We will start by creating the data split with
hd_split_data()
so we don’t have any data leakage between
train and test data and then we will run the model with
hd_model_rreg()
. Once again, we will run the analysis 3
times but we will present only the results for AML.
hd_split <- hd_split_data(hd_obj, variable = "Disease")
lasso_res_aml <- hd_model_rreg(hd_split,
variable = "Disease",
case = "AML",
mixture = 1,
grid_size = 5,
palette = "cancers12",
verbose = FALSE)
lasso_res_aml$metrics
#> $accuracy
#> [1] 0.7959184
#>
#> $sensitivity
#> [1] 0.9166667
#>
#> $specificity
#> [1] 0.7851852
#>
#> $auc
#> [1] 0.9351852
#>
#> $confusion_matrix
#> Truth
#> Prediction 0 1
#> 0 106 1
#> 1 29 11
lasso_res_aml$roc_curve
lasso_res_aml$probability_plot
lasso_res_aml$feat_imp_plot
lasso_res_crc <- hd_model_rreg(hd_split,
variable = "Disease",
case = "CRC",
mixture = 1,
grid_size = 5,
palette = "cancers12",
verbose = FALSE)
lasso_res_lungc <- hd_model_rreg(hd_split,
variable = "Disease",
case = "LUNGC",
mixture = 1,
grid_size = 5,
palette = "cancers12",
verbose = FALSE)
We can get a visual summary of the results via
hd_plot_model_summary()
. In order to use this function we
need to store the results in a list as before.

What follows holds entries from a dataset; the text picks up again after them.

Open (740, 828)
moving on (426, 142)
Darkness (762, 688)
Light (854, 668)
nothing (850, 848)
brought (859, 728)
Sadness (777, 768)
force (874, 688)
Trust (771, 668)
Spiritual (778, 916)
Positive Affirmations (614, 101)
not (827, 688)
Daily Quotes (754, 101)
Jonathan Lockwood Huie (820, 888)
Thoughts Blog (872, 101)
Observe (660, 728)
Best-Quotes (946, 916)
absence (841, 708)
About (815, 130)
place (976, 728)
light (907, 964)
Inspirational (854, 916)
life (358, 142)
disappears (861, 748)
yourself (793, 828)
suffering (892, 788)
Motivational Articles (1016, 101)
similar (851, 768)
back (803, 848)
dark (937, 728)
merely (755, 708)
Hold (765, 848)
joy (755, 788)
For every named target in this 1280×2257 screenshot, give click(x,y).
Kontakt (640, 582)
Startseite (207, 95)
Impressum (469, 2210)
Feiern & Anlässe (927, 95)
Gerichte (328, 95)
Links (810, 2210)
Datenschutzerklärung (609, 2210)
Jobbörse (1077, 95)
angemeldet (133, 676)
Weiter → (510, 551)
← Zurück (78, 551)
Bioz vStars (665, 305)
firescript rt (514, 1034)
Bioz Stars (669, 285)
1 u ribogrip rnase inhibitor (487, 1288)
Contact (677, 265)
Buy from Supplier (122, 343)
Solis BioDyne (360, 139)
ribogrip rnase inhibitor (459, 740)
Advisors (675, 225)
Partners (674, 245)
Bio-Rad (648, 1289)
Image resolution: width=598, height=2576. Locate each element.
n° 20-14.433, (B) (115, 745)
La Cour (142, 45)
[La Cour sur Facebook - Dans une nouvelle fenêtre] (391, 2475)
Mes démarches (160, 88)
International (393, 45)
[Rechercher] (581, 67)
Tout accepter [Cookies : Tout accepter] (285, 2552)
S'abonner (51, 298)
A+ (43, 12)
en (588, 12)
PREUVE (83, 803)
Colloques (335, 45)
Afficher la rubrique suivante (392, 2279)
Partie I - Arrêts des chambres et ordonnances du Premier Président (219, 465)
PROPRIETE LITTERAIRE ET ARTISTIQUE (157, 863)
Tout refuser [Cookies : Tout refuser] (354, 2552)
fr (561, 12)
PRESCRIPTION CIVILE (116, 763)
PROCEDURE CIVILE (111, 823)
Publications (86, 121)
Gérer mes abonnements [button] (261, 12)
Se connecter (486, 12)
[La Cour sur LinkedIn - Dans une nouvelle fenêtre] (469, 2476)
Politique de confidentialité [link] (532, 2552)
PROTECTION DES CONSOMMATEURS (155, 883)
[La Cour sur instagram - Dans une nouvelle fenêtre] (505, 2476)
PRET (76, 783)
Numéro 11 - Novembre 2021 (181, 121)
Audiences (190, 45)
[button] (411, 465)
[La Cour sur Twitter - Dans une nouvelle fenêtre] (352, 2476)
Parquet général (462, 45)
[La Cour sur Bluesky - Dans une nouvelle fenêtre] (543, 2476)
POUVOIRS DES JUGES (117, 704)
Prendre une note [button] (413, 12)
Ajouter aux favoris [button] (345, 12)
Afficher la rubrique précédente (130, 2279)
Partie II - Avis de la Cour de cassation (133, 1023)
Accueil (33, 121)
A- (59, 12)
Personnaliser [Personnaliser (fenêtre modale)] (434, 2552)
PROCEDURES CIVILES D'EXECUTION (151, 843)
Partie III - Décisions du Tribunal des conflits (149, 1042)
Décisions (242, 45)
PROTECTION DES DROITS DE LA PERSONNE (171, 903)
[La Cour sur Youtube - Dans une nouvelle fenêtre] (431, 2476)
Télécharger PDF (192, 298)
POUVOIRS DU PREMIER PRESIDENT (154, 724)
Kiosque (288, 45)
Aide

lasso_res <- list("AML" = lasso_res_aml,
"CRC" = lasso_res_crc,
"LUNGC" = lasso_res_lungc)
features_summary <- hd_plot_model_summary(lasso_res, class_palette = "cancers12")
features_summary$metrics_barplot
features_summary$features_barplot
features_summary$upset_plot_features
One step further
The final step involves performing a pathway enrichment analysis to
get more biological information about the features. In this example, we
will run an Over-Representation Analysis for the up-regulated proteins
from differential expression, that are also identified as features by
the ML model. We will use the Gene Ontology (GO) database and show the
results only for AML. We will use hd_ora()
and
hd_plot_ora()
to perform the analysis and visualize its
results.
# Extract the proteins identified by both DE and Lasso
de_proteins <- de_res_aml$de_res |>
dplyr::filter(adj.P.Val < 0.05) |>
dplyr::pull(Feature)
lasso_proteins <- lasso_res_aml$features |>
dplyr::filter(Scaled_Importance > 0) |>
dplyr::pull(Feature)
intersect_proteins <- intersect(de_proteins, lasso_proteins)
# Perform ORA with GO database and visualize results
enrichment <- hd_ora(intersect_proteins,
database = "GO",
ontology = "BP",
pval_lim = 0.2) # We will use a higher p-value threshold for this example
enrichment_plots <- hd_plot_ora(enrichment)
enrichment_plots$dotplot
enrichment_plots$treeplot
enrichment_plots$cnetplot
📓 Remember that these data are a dummy-dataset with artificial data and the results in this guide should not be interpreted as real results. The purpose of this vignette is to show you how to use the package and its functions.